Women desiring surgery are seen in consultation with Dr. Casso. Their overall health is assessed. Patients with significant medical problems are encouraged to see their medical specialists for medical clearance prior to surgery.

Patients are queried regarding their goals. To the extent possible, patient’s size preferences are honored.

Generally, in this procedure, excess tissue is removed from the undersurface of the breast, the areolas are made smaller and shifted higher on the breast mound, and the wounds closed underneath the areolas, thereby pushing the breast tissue up higher on the chest wall. Oftentimes, a drain is inserted, which removes fluid which would otherwise collect in the wound.

Almost always, the nipple and areola remain attached to breast tissue, and are merely shifted higher on the breast. In a few cases, particularly in women with vertically long breasts, the circulation to the nipple and areola may not permit this technique; in these patients, the nipple and areola are detached and reapplied as grafts to the appropriate site on the breast. While generally yielding a good cosmetic result, generally sensation is lost with this “free nipple graft technique”.

This procedure is performed by Dr. Casso under general anesthesia at Houston Methodist St. John Hospital. While this procedure is sometimes performed under local anesthesia in outpatient facilities and doctors’ offices, Dr. Casso recommends general anesthesia at Houston Methodist St. John Hospital, which provides the patient with a comfortable surgical experience, and close, expert nursing attention, treatment of postoperative nausea, if present, and immediate medical attention in the event of any unforeseen emergency. The option for surgery in a full-service, state-of-the-art facility such as Houston Methodist St. John provides patients with a measure of safety and security which is unmatched.

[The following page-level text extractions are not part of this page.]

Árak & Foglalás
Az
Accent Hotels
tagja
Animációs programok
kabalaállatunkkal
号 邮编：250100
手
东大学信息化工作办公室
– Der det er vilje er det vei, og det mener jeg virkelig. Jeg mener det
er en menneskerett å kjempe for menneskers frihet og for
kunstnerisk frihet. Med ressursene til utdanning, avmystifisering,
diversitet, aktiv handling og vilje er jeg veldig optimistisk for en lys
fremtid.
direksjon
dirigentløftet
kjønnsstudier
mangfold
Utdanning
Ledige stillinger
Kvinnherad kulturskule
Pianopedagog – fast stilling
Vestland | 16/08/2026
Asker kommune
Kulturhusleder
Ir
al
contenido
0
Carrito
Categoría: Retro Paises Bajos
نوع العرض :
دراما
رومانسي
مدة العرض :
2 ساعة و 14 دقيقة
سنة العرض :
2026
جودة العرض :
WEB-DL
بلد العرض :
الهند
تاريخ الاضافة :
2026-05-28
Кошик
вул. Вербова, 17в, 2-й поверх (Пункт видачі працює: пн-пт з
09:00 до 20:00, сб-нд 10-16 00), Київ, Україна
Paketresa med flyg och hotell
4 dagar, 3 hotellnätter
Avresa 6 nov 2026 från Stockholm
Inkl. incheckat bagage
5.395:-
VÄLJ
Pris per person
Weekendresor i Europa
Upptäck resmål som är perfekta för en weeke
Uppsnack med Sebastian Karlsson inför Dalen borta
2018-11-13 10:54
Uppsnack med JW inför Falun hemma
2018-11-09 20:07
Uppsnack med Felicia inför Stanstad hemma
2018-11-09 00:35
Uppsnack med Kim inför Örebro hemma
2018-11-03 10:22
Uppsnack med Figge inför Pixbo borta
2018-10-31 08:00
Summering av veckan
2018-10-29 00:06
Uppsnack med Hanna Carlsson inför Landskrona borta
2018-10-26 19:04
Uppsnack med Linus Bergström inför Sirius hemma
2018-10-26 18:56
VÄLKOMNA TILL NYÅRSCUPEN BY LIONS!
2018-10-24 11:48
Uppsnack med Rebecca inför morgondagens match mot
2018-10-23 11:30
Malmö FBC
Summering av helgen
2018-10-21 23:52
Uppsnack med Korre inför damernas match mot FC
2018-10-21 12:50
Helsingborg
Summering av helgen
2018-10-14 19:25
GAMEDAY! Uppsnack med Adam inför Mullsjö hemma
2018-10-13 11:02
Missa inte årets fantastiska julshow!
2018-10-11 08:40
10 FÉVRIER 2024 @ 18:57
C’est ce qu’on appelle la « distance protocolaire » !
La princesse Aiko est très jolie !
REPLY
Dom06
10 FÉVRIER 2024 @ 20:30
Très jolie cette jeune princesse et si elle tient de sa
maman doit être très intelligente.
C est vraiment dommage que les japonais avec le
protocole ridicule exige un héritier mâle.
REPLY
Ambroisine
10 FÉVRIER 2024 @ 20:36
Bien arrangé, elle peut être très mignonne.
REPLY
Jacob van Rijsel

Incisions are made around the areola, extending vertically below the nipple, and in the fold under the breast. During surgery, the nipple-areola complex is moved upward and excess breast tissue, fat, and skin are removed. Usually, the breast tissue which is removed is sent to the pathologist for examination. The wounds are carefully repaired and bulky bandages are applied. This procedure normally takes about 3 hours.

An overnight stay is optional following breast reduction surgery. Initial discomfort is usually well controlled with oral medication. Patients are seen the following day, if possible, and dressings are changed. The patient returns for several visits in the post-operative period. Drains are typically removed within about a week. Patients are allowed to shower beginning about 4 days after surgery. Sutures are removed within ten days. Most patients can return to light activities within one week. Vigorous activity is discouraged for about one month. Scars generally fade substantially within six to 12 months.